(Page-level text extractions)
========================================================================

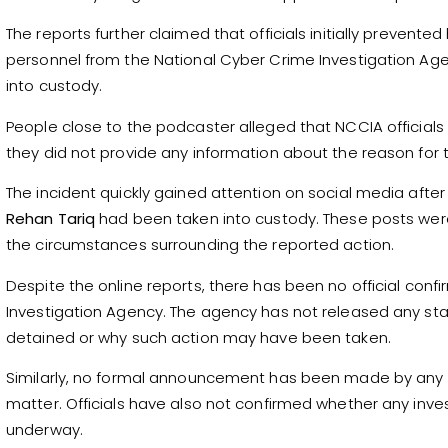
The reports further claimed that officials initially prevented
personnel from the National Cyber Crime Investigation Age
into custody.
People close to the podcaster alleged that NCCIA official
they did not provide any information about the reason for 
The incident quickly gained attention on social media afte
Rehan Tariq
had been taken into custody. These posts were
the circumstances surrounding the reported action.
Despite the online reports, there has been no official con
Investigation Agency. The agency has not released any s
detained or why such action may have been taken.
Similarly, no formal announcement has been made by any 
matter. Officials have also not confirmed whether any invest
underway.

========================================================================

> YOUR OBJECTIVE: Please output the line that contains "Similarly, no formal" and every line after it in the entries above, exactly, and nothing more.

> EXERCISE RESULT:
Similarly, no formal announcement has been made by any 
matter. Officials have also not confirmed whether any invest
underway.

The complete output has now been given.